Which lines of the entries below include "gebaut"? List them all.

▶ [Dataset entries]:
^^^^^^^^
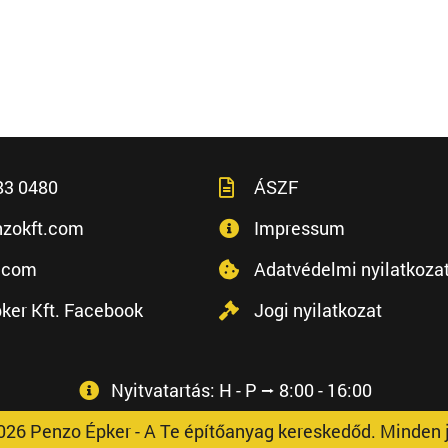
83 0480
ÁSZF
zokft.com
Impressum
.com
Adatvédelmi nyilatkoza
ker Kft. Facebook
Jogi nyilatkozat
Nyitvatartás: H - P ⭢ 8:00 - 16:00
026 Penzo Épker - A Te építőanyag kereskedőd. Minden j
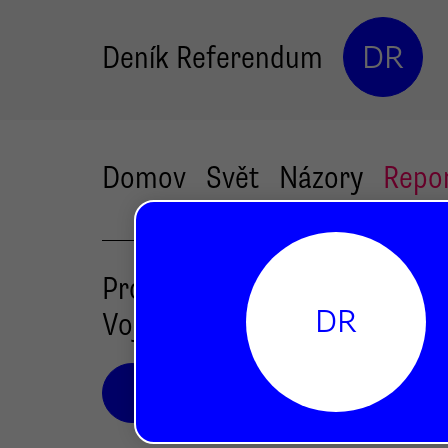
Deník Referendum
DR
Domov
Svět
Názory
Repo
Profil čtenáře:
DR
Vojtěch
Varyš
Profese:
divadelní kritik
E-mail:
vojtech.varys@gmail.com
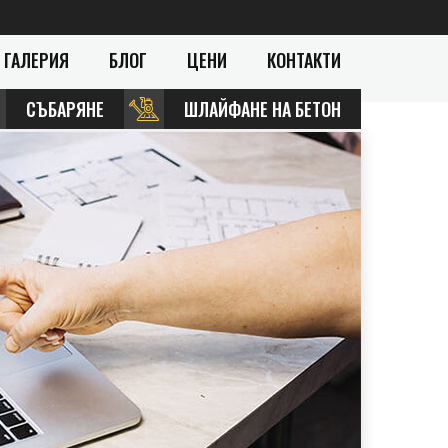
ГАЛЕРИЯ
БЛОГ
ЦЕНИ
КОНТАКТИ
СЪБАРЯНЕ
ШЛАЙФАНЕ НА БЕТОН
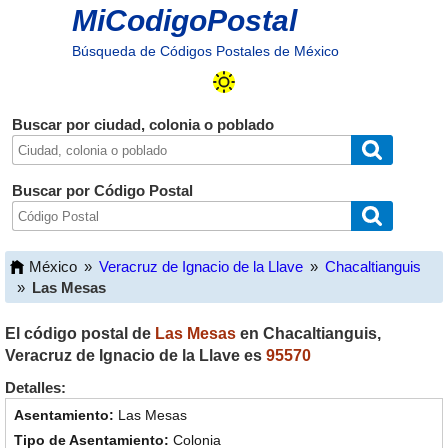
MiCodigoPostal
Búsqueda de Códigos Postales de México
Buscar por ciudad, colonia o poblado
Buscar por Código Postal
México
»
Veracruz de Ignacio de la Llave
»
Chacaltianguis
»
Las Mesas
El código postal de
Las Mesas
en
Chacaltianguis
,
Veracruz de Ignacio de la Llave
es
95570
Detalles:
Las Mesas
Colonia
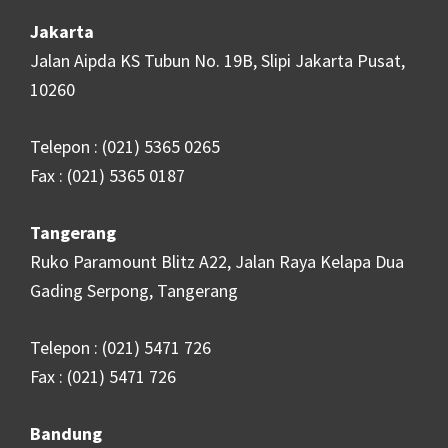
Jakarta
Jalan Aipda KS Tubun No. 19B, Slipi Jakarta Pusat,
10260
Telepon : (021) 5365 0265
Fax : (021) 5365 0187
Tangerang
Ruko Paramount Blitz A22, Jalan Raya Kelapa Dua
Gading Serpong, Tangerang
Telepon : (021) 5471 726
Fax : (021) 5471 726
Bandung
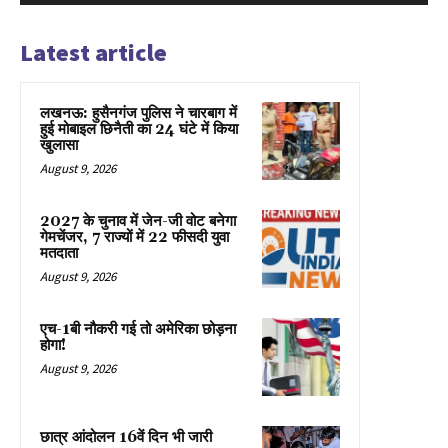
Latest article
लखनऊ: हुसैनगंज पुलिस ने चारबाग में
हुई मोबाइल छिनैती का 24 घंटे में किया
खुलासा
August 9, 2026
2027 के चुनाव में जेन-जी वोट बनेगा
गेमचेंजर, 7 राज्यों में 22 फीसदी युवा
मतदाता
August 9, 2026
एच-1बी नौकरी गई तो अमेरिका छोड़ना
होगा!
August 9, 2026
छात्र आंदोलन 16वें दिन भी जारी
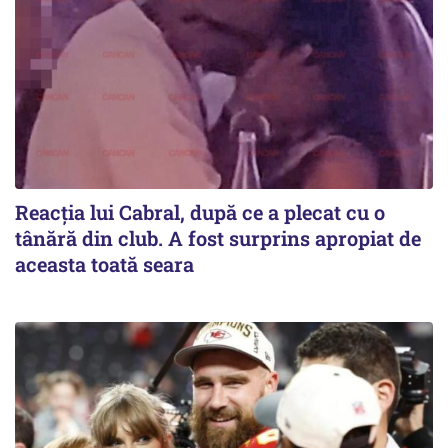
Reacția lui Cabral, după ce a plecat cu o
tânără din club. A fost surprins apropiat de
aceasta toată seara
^^^^^^^^
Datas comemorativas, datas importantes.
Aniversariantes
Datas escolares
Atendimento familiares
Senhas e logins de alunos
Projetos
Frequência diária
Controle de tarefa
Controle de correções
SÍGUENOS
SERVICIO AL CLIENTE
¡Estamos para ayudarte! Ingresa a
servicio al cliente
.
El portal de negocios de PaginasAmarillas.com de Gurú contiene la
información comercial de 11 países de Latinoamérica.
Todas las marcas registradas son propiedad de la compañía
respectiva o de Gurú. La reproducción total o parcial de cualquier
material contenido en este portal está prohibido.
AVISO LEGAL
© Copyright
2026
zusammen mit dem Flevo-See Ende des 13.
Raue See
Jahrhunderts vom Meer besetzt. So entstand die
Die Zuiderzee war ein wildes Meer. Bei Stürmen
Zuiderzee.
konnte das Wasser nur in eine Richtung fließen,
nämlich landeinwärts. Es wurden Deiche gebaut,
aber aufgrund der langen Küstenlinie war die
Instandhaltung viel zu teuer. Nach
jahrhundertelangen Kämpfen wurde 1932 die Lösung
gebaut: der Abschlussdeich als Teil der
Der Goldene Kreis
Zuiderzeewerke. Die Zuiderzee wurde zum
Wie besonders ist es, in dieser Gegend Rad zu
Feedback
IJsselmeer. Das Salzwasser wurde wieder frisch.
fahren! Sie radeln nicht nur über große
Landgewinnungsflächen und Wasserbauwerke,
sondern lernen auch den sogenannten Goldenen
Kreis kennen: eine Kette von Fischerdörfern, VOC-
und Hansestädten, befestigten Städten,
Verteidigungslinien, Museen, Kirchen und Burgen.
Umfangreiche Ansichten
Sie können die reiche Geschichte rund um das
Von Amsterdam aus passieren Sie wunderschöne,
^^^^^^^^
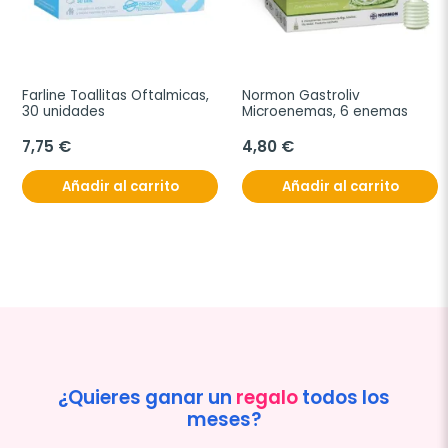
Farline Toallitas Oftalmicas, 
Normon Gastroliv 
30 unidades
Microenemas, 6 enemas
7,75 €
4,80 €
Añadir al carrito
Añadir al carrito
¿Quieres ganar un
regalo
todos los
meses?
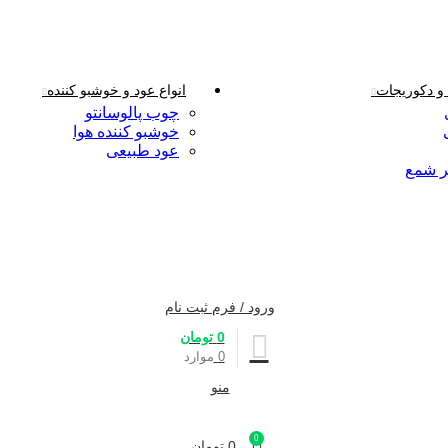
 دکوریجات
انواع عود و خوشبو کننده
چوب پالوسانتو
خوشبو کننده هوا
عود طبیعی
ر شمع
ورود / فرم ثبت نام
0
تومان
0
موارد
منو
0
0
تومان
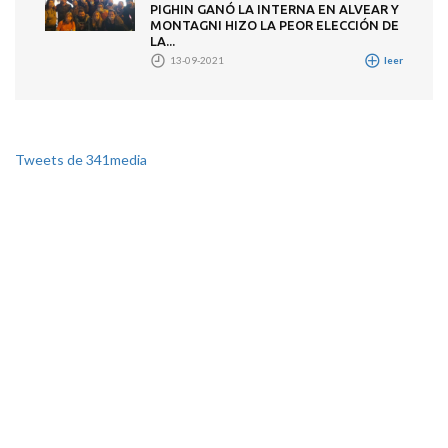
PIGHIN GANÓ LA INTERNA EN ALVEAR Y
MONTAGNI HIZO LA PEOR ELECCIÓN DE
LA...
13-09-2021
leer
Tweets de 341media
^^^^^^^^
▶ [Your response]:
nämlich landeinwärts. Es wurden Deiche gebaut,
gebaut: der Abschlussdeich als Teil der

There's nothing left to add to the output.